It could well be that, someday, The Intercept will also seem to have been eerily prophetic. It starts with a crude, ill-planned attempt at hijacking an airliner. But that’s only a diversion to distract authorities from a much more sophisticated and deadly plot. Wolf says the premise is not fanciful but firmly rooted in the real world.
“Since 9/11, the people al-Qaida has sent in have not exactly been the sharpest knives in the drawer,” he says. “The shoe bomber, the underwear bomber — they just aren’t very impressive. But on 9/11, [chief hijacker Mohamed] Atta and those people, they had a much higher level of sophistication and intelligence. You keep wondering when we’ll see that again. That’s part of the thinking in the book, to use an initial red herring, a hijacking by somebody who seems too stupid to have thought of it.”

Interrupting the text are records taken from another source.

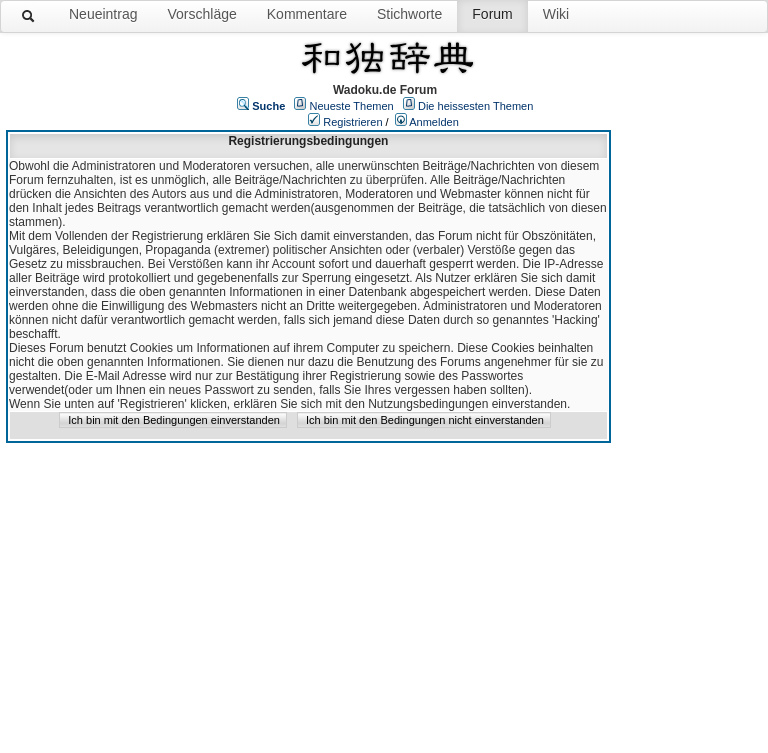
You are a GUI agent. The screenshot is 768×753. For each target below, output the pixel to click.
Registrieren (352, 122)
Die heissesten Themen (475, 106)
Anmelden (434, 122)
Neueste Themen (352, 106)
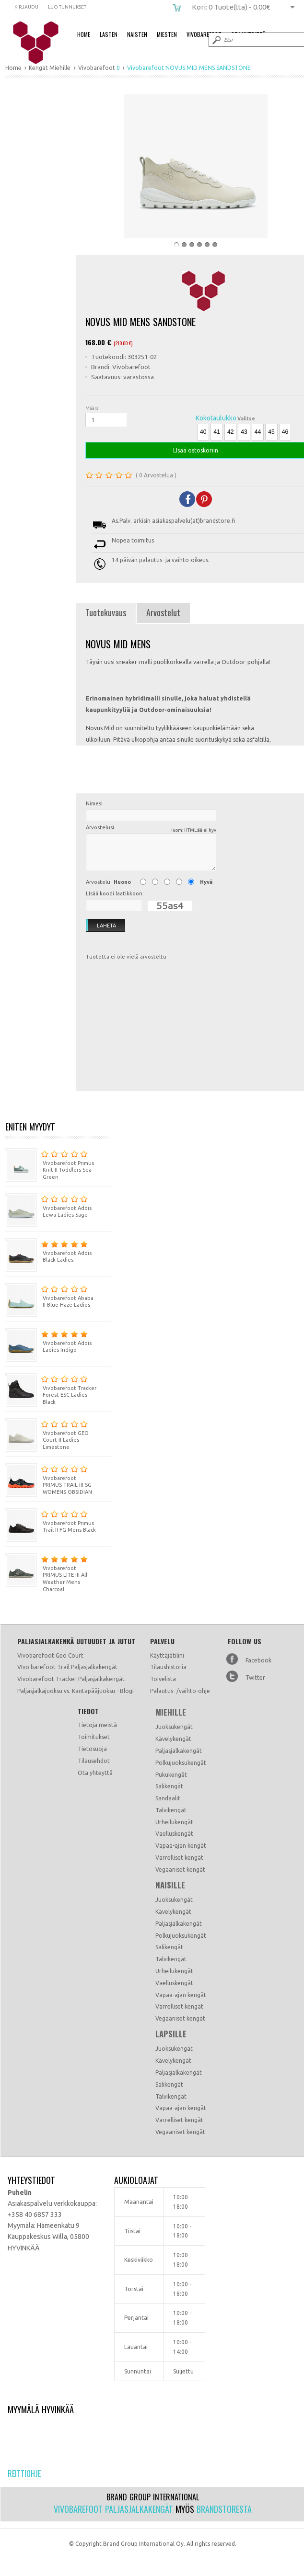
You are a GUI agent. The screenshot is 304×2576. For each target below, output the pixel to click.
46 (285, 432)
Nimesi (94, 803)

Many screenwriters can’t make the transition to novelists (and vice-versa), but Wolf didn’t find it that difficult. “I don’t think the two forms are that dissimilar,” he says. “My 25-year-old read The Intercept. ‘It reads an awful lot like a script,’ he told me when he was finished. ‘Well, thank you,’ I said. I can’t really say he’s incorrect.
“The nice thing about novels is that when you write a screenplay, the only thing the audience knows is what they see or hear. You can’t really do an internal monologue and tell what somebody is thinking. In that sense, a novel is like a beefed-up screenplay.”

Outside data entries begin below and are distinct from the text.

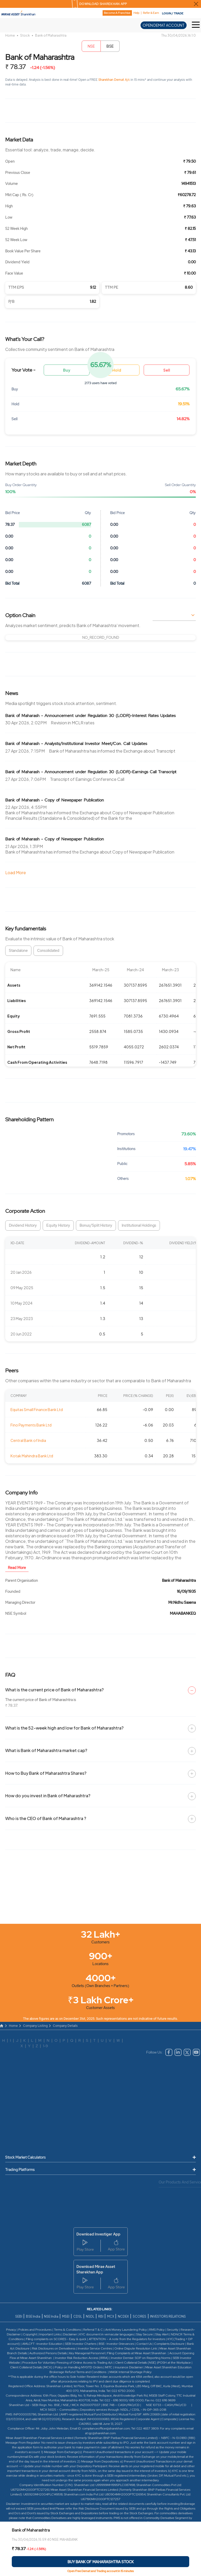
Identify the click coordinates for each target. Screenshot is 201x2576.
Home (10, 35)
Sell (166, 370)
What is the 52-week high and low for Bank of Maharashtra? (64, 1728)
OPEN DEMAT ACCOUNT (164, 25)
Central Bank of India (28, 1440)
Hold (116, 370)
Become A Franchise (117, 13)
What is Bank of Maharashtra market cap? (46, 1750)
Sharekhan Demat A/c (114, 80)
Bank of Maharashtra (50, 35)
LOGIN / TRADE (172, 13)
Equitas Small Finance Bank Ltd (36, 1409)
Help (136, 13)
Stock (25, 35)
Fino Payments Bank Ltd (31, 1425)
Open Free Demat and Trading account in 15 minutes (100, 2571)
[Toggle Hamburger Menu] (196, 25)
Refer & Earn (151, 13)
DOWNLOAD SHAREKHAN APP (103, 4)
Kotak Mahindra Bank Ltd (31, 1455)
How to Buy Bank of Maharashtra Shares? (45, 1773)
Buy (66, 370)
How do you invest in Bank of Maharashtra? (47, 1795)
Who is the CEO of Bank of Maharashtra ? (45, 1818)
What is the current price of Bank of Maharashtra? (54, 1689)
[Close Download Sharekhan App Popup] (196, 4)
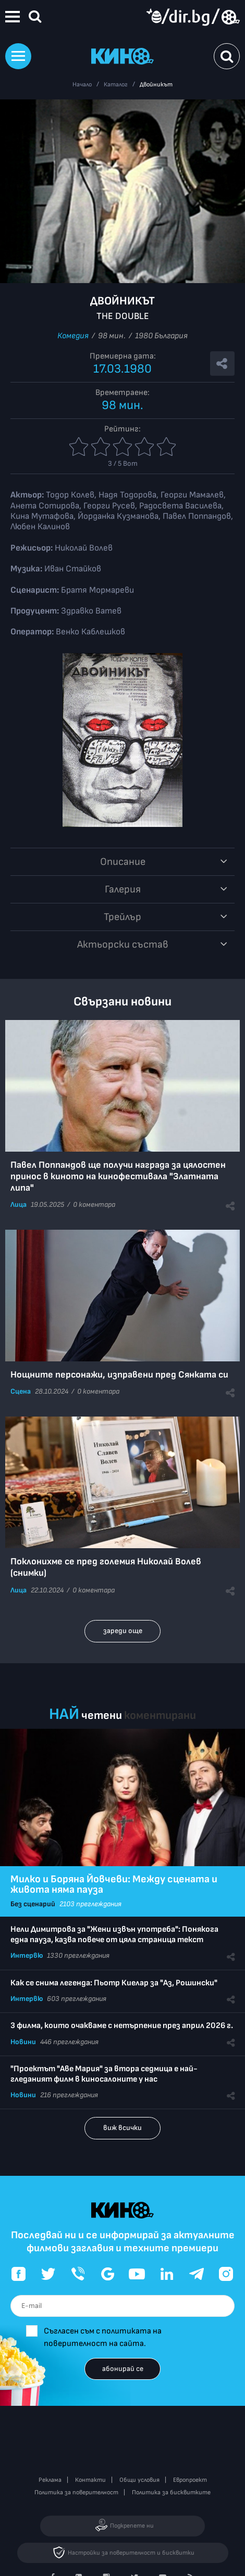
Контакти (90, 2480)
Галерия (123, 889)
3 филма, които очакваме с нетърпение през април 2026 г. (121, 2026)
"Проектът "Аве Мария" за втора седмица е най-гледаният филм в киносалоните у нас (104, 2074)
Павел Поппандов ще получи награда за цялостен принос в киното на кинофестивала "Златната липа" (118, 1176)
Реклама (50, 2480)
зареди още (122, 1630)
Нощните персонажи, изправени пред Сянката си (119, 1374)
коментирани (160, 1715)
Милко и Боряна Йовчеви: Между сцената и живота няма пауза (113, 1884)
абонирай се (122, 2368)
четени (101, 1715)
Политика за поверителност (76, 2492)
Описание (122, 862)
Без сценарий (32, 1903)
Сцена (20, 1391)
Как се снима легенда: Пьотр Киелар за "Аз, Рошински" (113, 1983)
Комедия (73, 336)
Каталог (116, 84)
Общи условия (139, 2480)
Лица (18, 1204)
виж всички (122, 2127)
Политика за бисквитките (171, 2492)
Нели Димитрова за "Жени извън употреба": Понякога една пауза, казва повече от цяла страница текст (114, 1934)
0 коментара (94, 1204)
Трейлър (122, 917)
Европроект (190, 2480)
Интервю (26, 1955)
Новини (23, 2041)
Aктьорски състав (122, 944)
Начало (82, 84)
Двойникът (156, 84)
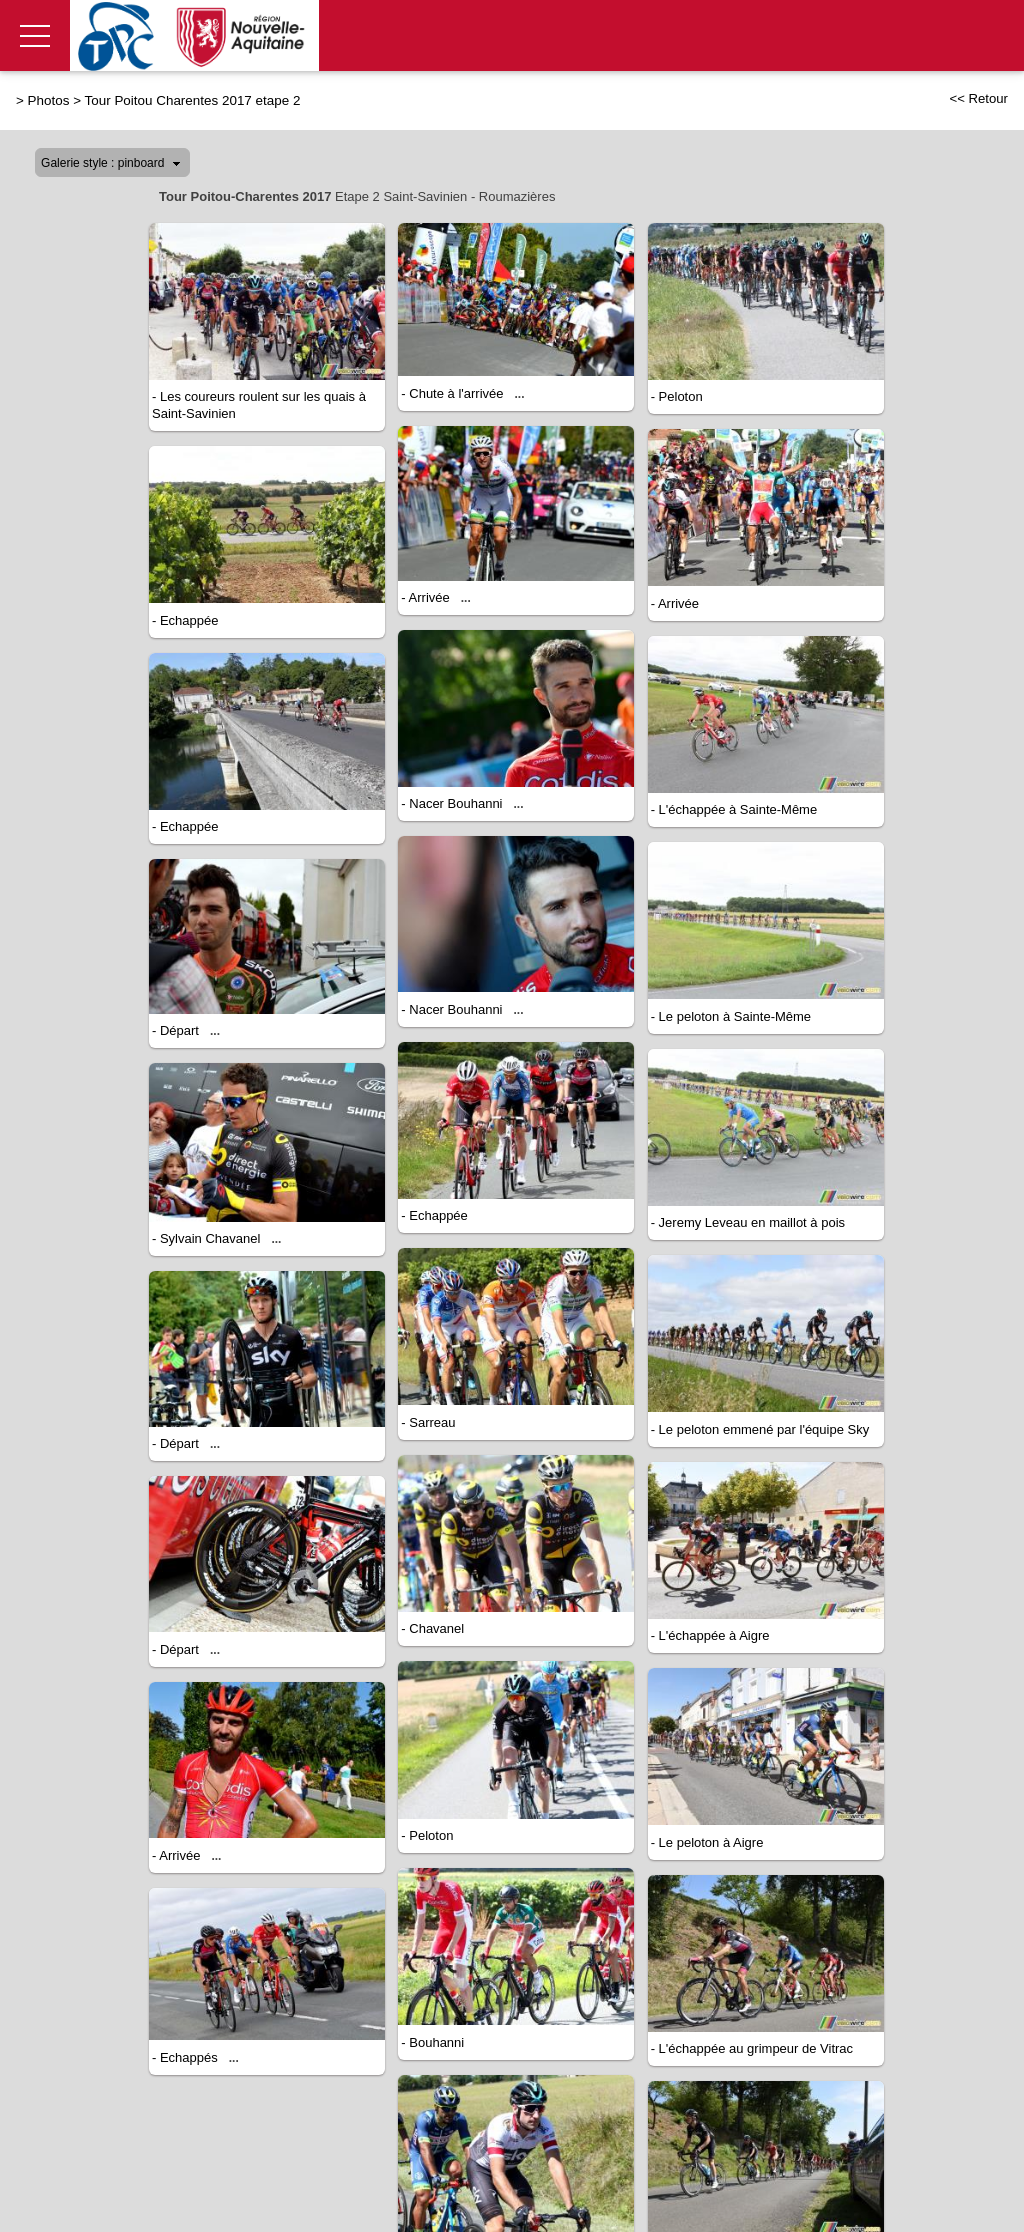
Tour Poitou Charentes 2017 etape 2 (193, 100)
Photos (49, 100)
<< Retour (978, 98)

Cervantes or Faulkner, Wolf concedes, might see it differently. “I started out in advertising, so I can say basically anything in 30 seconds,” he says. “I don’t consider The Intercept great literature. I think it’s a pretty good thriller. I think that, in a strange way, the difference between a thriller and a literary novel is probably greater than the difference between a thriller novel and a thriller screenplay.”

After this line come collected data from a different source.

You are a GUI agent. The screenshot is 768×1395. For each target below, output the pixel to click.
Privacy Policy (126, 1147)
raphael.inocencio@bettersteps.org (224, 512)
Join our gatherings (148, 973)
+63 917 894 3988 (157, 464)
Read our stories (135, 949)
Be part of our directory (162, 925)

Wolf was comfortable enough with the form that he’s already gotten a deal for two more books featuring Detective Fisk. “I’m well into the second one, and I know what the third one is,” he says. “But this is not unexplored territory for me. If you get a really good character, you just keep putting him out there. We did it 456 times on Law & Order. So a series of thrillers comes quite naturally to me.”